ANS: B DIF: Difficult REF: 313 OBJ: What Is Motivation?
MSC: TYPE: Conceptual

57. A person who strives to do his or her best at whatever challenge is faced would most likely be fulfilling Maslow’s ____ needs.
a. achievement
b. competency
c. self-actualization
d. integrity

ANS: C DIF: Easy REF: 313 OBJ: What Is Motivation?
MSC: TYPE: Conceptual

58. According to Abraham Maslow’s hierarchy of needs model, a person who is having trouble keeping a job and making enough money to take care of the necessities of life is unlikely to be successful at meeting ____ needs.
a. motivational
b. self-actualization
c. competency
d. internal

ANS: B DIF: Easy REF: 313 OBJ: What Is Motivation?
MSC: TYPE: Applied

59. Research on Maslow’s hierarchy of needs has
a. provided support for the view that lower needs must be fulfilled before attention can be given to higher-order needs.
b. provided support for the view that as lower needs are satisfied, higher-order needs are automatically addressed.
c. not provided much support for its major hypotheses.
d. not ever been conducted.

ANS: C DIF: Moderate REF: 314 OBJ: What Is Motivation?
MSC: TYPE: Factual

 

60. Contrary to Maslow’s beliefs about motivation,
a. there appear to be only three different types of motives.
b. emotions seem to be separate and distinct from motives.
c. most motives occur along with other motives and not in isolation to each other.
d. people often seek to fulfill “higher” needs while depriving themselves of “lower” needs.
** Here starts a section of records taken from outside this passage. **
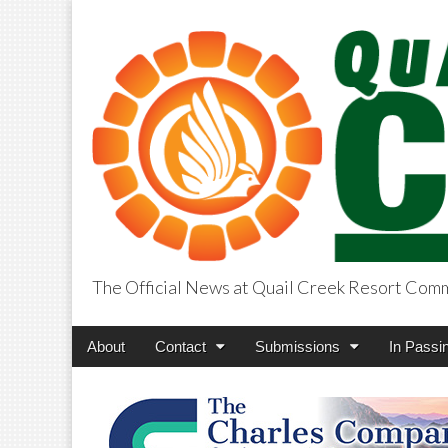
The Official News at Quail Creek Resort Com
QuailCreekCros
Main
Skip
About
Contact
Submissions
In Passi
menu
to
content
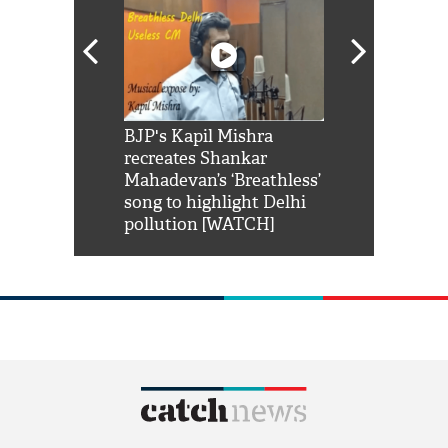
Shah Rukh
BJP's Kapil Mishra
Watch: PM Mo
us reply to
recreates Shankar
8 cheetahs 
him 'Filmo
Mahadevan’s ‘Breathless’
at Kuno Nati
habro mai
song to highlight Delhi
pollution [WATCH]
ANS: D DIF: Moderate REF: 314 OBJ: What Is Motivation?
MSC: TYPE: Conceptual

61. The pursuit of self-fulfillment while depriving oneself of love
a. would be inconsistent with Maslow’s hierarchy of needs.
b. is impossible according to most motivation theorists.
c. is one of the most common causes of depression.
d. would provide evidence for the incentive theory of motivation.

ANS: A DIF: Moderate REF: 313 OBJ: What Is Motivation?
MSC: TYPE: Conceptual

62. Advertisers could effectively use Maslow’s theory by
a. using sexual images to sell products.
b. taking the needs of the audience into account.
c. appealing to the emotions of the audience.
d. making their ads memorable, but subtle.

ANS: B DIF: Moderate REF: 314 OBJ: What Is Motivation?